March 19, 2004

consensus-based climate control

Kind of an old idea for a program that I only just remembered: a consensus-based climate control system for big offices. It'd be a client server app. The client would be a little thing in your taskbar that let you specify whether you were too hot, too cold, or just right. The server would gather all these inputs and bump the temperature of the office up or down accordingly.

Reason for having these 3 discrete choices: if clients were allowed to set the temperature on a continuum & then this was averaged to determine office temp, the system could be easily abused, ie if I want it hotter I set it to 120 degrees.

Posted by Alan at 02:33 PM | Comments (0)

March 11, 2004

fun implementing wince's unload

Oh, the horrors (I mean joys! joys!) of Pocket PC programming, it was so long ago I'd almost forgotten. Currently I am writing a little dll in EVC that can perform custom installation tasks.

Aside. Back in my Siemens era I remember days and days of weeping and gnashing of teeth over the unicode/ansii thing, I wanted to use stl's strings rather than nasty CStrings or even nastier LPCTSRs, the goal being some degree of platform independence. But I couldn't ever figure out when to use std::wstrings and when to use std::strings. After two years of not thinking about the problem, though, it took me maybe an hour yesterday to realize I should just typedef a tstring to be wstring when _UNICODE is defined, and string otherwise. Voila.

Anyhoo that's not to say things still aren't nasty & I suddenly want to be a Pocket PC programmer again. No way. I am running into problems even in this little custom install module. In it I try to fire off \Windows\unload.exe to force an uninstall of an old unsupported version of our program. unload.exe complies, but not before inexplicably posting a WM_CLOSE message to my process, killing it on the spot. There are a number of google groups posts on this & no helpful replies, yet.
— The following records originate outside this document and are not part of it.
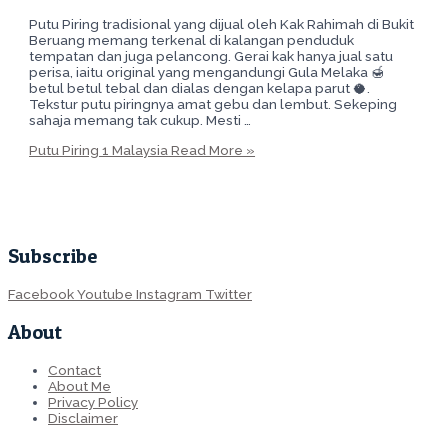
Putu Piring tradisional yang dijual oleh Kak Rahimah di Bukit
Beruang memang terkenal di kalangan penduduk
tempatan dan juga pelancong. Gerai kak hanya jual satu
perisa, iaitu original yang mengandungi Gula Melaka 🍯
betul betul tebal dan dialas dengan kelapa parut 🥥.
Tekstur putu piringnya amat gebu dan lembut. Sekeping
sahaja memang tak cukup. Mesti …
Putu Piring 1 Malaysia
Read More »
Subscribe
Facebook
Youtube
Instagram
Twitter
About
Contact
About Me
Privacy Policy
Disclaimer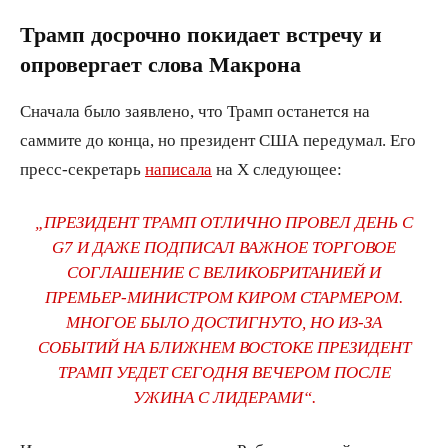
Трамп досрочно
покидает встречу
и
опровергает слова
Макрона
Cначала было заявлено, что Трамп останется на
саммите до конца, но президент США передумал. Его
пресс-секретарь
написала
на X следующее:
„ПРЕЗИДЕНТ ТРАМП ОТЛИЧНО ПРОВЕЛ ДЕНЬ
С
G7 И ДАЖЕ ПОДПИСАЛ ВАЖНОЕ ТОРГОВОЕ
СОГЛАШЕНИЕ С ВЕЛИКОБРИТАНИЕЙ И
ПРЕМЬЕР-МИНИСТРОМ К
И
РОМ СТАРМЕРОМ.
МНОГОЕ БЫЛО ДОСТИГНУТО, НО ИЗ-ЗА
СОБЫТИЙ НА БЛИЖНЕМ ВОСТОКЕ ПРЕЗИДЕНТ
ТРАМП УЕДЕТ СЕГОДНЯ ВЕЧЕРОМ ПОСЛЕ
УЖИНА С ЛИДЕРАМИ“.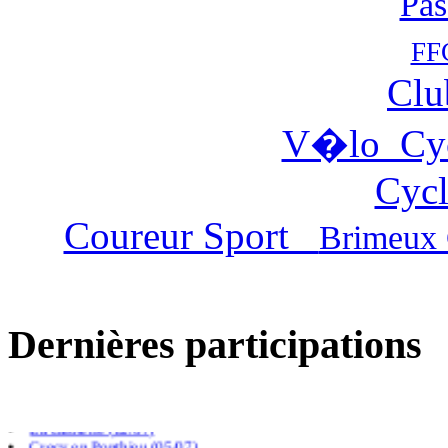
Pas
FF
Clu
V�lo Cy
Cycl
Coureur Sport
Brimeux 
Dernières participations
Villers chatel (02/08)
Gouy Saint Andre (26/07)
Cambligneul (14/07)
La caloterie (12/07)
Crecy en Ponthieu (05/07)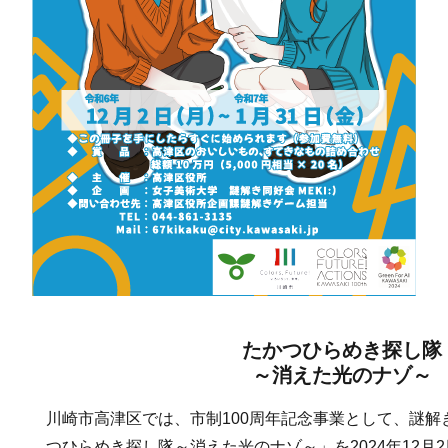
たかつひらめき探し隊
～消えた光のナゾ～
川崎市高津区では、市制100周年記念事業として、謎
つひらめき探し隊～消えた光のナゾ～」を2024年12月2日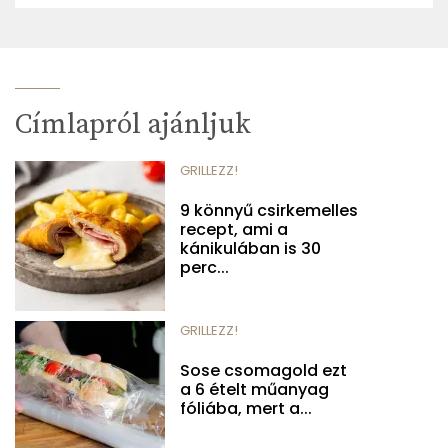
Címlapról ajánljuk
GRILLEZZ!
9 könnyű csirkemelles
recept, ami a
kánikulában is 30
perc...
GRILLEZZ!
Sose csomagold ezt
a 6 ételt műanyag
fóliába, mert a...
So I am looking at doing unload.exe's job myself. I was warned in this article that I shouldn't attempt this, because WinCE has a special way of managing files shared between different apps. (Read: dlls.)

Well that's a strong argument against do-it-yourself. But I couldn't help but wonder, what's WinCE doing to the registry and filesystem that I can't duplicate?

Answer: nothing. Using EVC's Remote Registry Editor I exported snapshots of the entire registry before install, after install, and after uninstall. Luckily .reg files are plaintext so I could diff them. Only regkeys beneath HKLM\Software\Apps changed.

Then, after porting md5.cpp over to WinCE, I did a recursive listing of the entire file system including md5 checksums for each file. I diffed these filesystem snapshots and found that, again, the only things that changed were the expected ones in the expected places.

So I am on the verge of writing my own unload.exe. It's pretty easy, you just grok the \Windows\MyApp.unload file and remove everything listed there in order. It also lists dlls which I suppose you should unregister, but I think I'm going to ignore \Windows\*.dll, and thus sidestep any of the sharing problems that article mentioned.

Posted by Alan at 01:07 AM | Comments (0)

March 09, 2004

tangram equals yay

Oooo! I may have finally found the perl module I've been looking for all my life (well, ever since my life became data-centric apps): Tangram. It handles orthogonal object persistence and does an object-to-relational model mapping. It supports either MySQL or Sybase (which I think implies MSSQL).

Basically, in plain English, this means you can just forget about your database backend and concentrate on writing code that *actually does things.* Compare this to incessantly worrying about mapping database tables onto your objects and back onto tables again. Add session persistence via CGI::Session, xml serialization and deserialization via XML::Simple or XML::Dumper, hook in your favoriate xslt processor, and there you have it, nine tenths of your typical web app is already written, leaving you to implement the interesting stuff.

Gonna try it all out when I get the time (ha ha).

Posted by Alan at 06:37 PM | Comments (0)

March 05, 2004

rock, me, hard place

Crap. I need to use an ssh2 key to make sftp work and an ssh1 key to make wincvs work. There's nothing stopping you from setting up two keys but I'd really rather not force 50 developers to add another key.

This situation is especially irritating because both these problems are bugs. There's no reason why sftp can't tunnel over ssh1, as far as I can tell it just uses ssh2 by default & there's no way to instruct it not to. WinCVS for its part ignores the contents of the "additional ssh options" box which contains the all-important "-2" parameter.

Sigh. And after I just spent 5 hours setting up chrooted sftp access by compiling custom shells.

I really should start a separate category for whiny entries like this one.